Afghanistan from 2012-2014: Is A Successful Transition Possible?
June 19, 2012
The Burke Chair has developed a new analysis reviewing the prospects for a successful form of Transition in Afghanistan. The paper is entitled Afghanistan From 2012-2014: Is A Successful Transition Possible? It is available on the CSIS web site at https://csis-website-prod.s3.amazonaws.com/s3fs-public/legacy_files/files/publication/120619_Afghan_Transition.pdf.
The paper suggests that the key issue in evaluating the prospects for a successful Transition in Afghanistan is not whether a successful transition is possible, but rather whether some form of meaningful transition is probable – two very different concepts. Anthony H. Cordesman argues that a modest form of strategic success is still possible, but that it is too soon to know whether it is probable. Moreover, there are many areas where the current level of planning, analysis, and action combine to sharply reduce the chances for success.
The analysis concludes that any meaningful form of success depends on the following nine conditions:
- The level of real-world military progress the US, the International Security Assistance Force (ISAF), and the Afghan National Security Forces (ANSF) have made against the insurgents to date, and can make through 2014.
- The progress the ANSF make in assuming responsibility for Afghan security between 2012 and 2014, and then sustain after that date with only US and ISAF advisors, far more limited aid funding, and a small US military presence designed to deal with key terrorist threats.
- The extent to which the key insurgent factions – Taliban, Haqqani, Hekmatyar, and Uzbek – either choose to keep fighting and wait out the withdrawal of most US and ISAF forces, or accept some form of peace negotiation based on an end to violence and the legitimacy of the Afghan central government.
- The degree to which the Afghan civil government becomes effective enough to win public support, and provide enough services to win popular support as outside military and aid programs are sharply reduced.
- The extent to which there will be enough foreign aid to help Afghanistan through a period of massive cuts in outside aid and military spending.
- The degree to which a new election between 2013 and 2014, and other changes in Afghan politics, establish a new post-withdrawal balance of power between the non-Pashtun north, various Pashtun elements, and areas under Taliban/Haqqani/Hekmatyar influence and control to create a reasonable level of stability.
- The extent to which Pakistan and other neighboring states accept the creation of a “new” Afghanistan, and the degree to which they do not actively undermine its stability.

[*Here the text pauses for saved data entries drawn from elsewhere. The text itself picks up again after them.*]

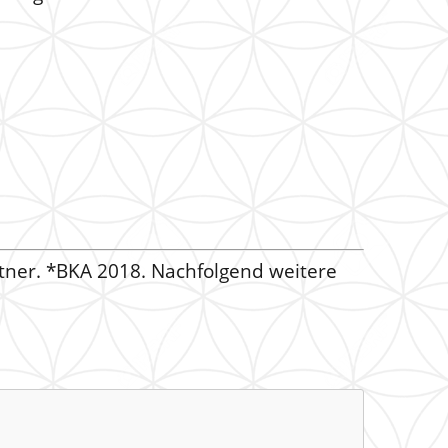
rtner. *BKA 2018. Nachfolgend weitere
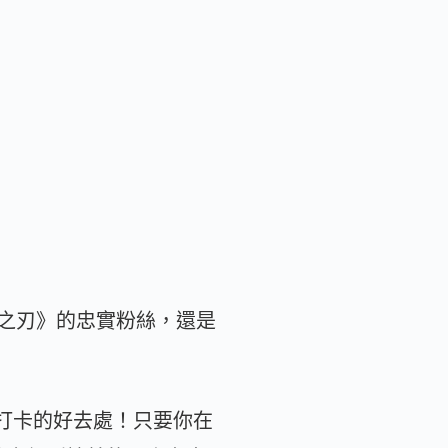
之刃》的忠實粉絲，還是
是打卡的好去處！只要你在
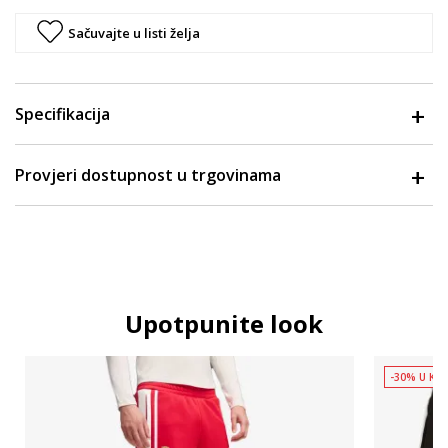
Sačuvajte u listi želja
Specifikacija
Provjeri dostupnost u trgovinama
Upotpunite look
-30% U KOŠ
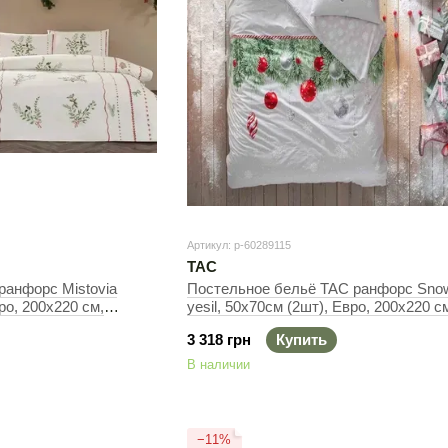
Артикул: р-60289115
TAC
ранфорс Mistovia
Постельное бельё TAC ранфорс Snow
ро, 200х220 см,
yesil, 50х70см (2шт), Евро, 200х220 с
240х260 см
3 318 грн
Купить
В наличии
−11%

- The quality of US-Afghan relations – and whether the US Congress and public see Afghanistan as friendly enough, making enough progress, and valuable enough – for them to support a prolonged transition.

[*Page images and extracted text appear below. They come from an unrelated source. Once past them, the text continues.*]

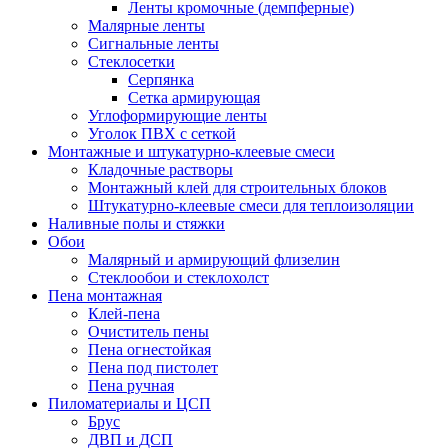
Ленты кромочные (демпферные)
Малярные ленты
Сигнальные ленты
Стеклосетки
Серпянка
Сетка армирующая
Углоформирующие ленты
Уголок ПВХ с сеткой
Монтажные и штукатурно-клеевые смеси
Кладочные растворы
Монтажный клей для строительных блоков
Штукатурно-клеевые смеси для теплоизоляции
Наливные полы и стяжки
Обои
Малярный и армирующий флизелин
Стеклообои и стеклохолст
Пена монтажная
Клей-пена
Очиститель пены
Пена огнестойкая
Пена под пистолет
Пена ручная
Пиломатериалы и ЦСП
Брус
ДВП и ДСП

- The degree to which US strategic interests continue to focus on Afghanistan as being key to checking terrorist threats to the US, its allies, and its interests versus evolving threats from Al Qa’ida and other Islamist extremist groups in other countries and regions.

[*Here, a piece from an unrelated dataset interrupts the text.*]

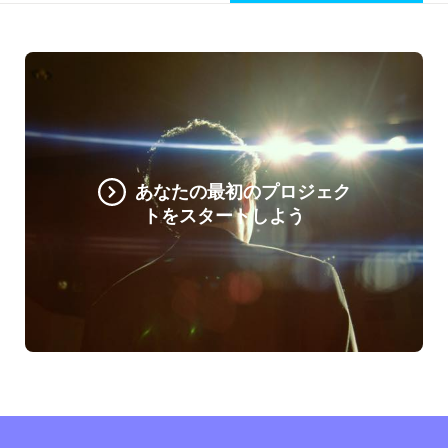
あなたの最初のプロジェク
トをスタートしよう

An examination of progress in each of these areas concludes that the Afghan government, the US and its allies, and aid donors have not made enough collective progress to ensure even a modest level of success in Transition by the end of 2014. If the Afghan government, the US and its allies, and aid donors are to succeed, major improvements must take place in the depth and quality of planning and analysis, as well as in the transparency, credibility, and integrity of reporting within the US government, allied governments, ISAF, and international institutions.
The Afghan government presents similar challenges. It continues to pledge reforms in dealing with corruption, the control of funds, security issues, and the use of aid without making the progress that is necessary. It too exaggerates success and progress. More importantly, it is far from clear that the Afghan government can manage the transition to taking real responsibility for its own security, or increase its ability to absorb even a reduced level of outside funding and aid with integrity and competence. Furthermore, the true amount of foreign aid that will be available to Afghanistan after 2014 remains unclear.
Correcting this situation cannot guarantee a successful transition. The political, security, and economic circumstances within Afghanistan are too unstable. Insurgent sanctuaries in Pakistan and that country’s conduct create major challenges. Moreover, today’s plans and pledges may still not be implemented at a time when the war is steadily more unpopular among aid donors and ISAF members, both of which face serious domestic problems and growing strategic demands in other areas. Even a modest form of mid-term success may remain a high-risk proposition.
The analysis does conclude that there are a number of areas where more transparency, better planning, and a more realistic approach to Transition could make a critical difference, and sharply increase the probability of success. There is, however, very little time in which to make these changes and to put Transition on a path where there is a realistic examination of options available, leading to action.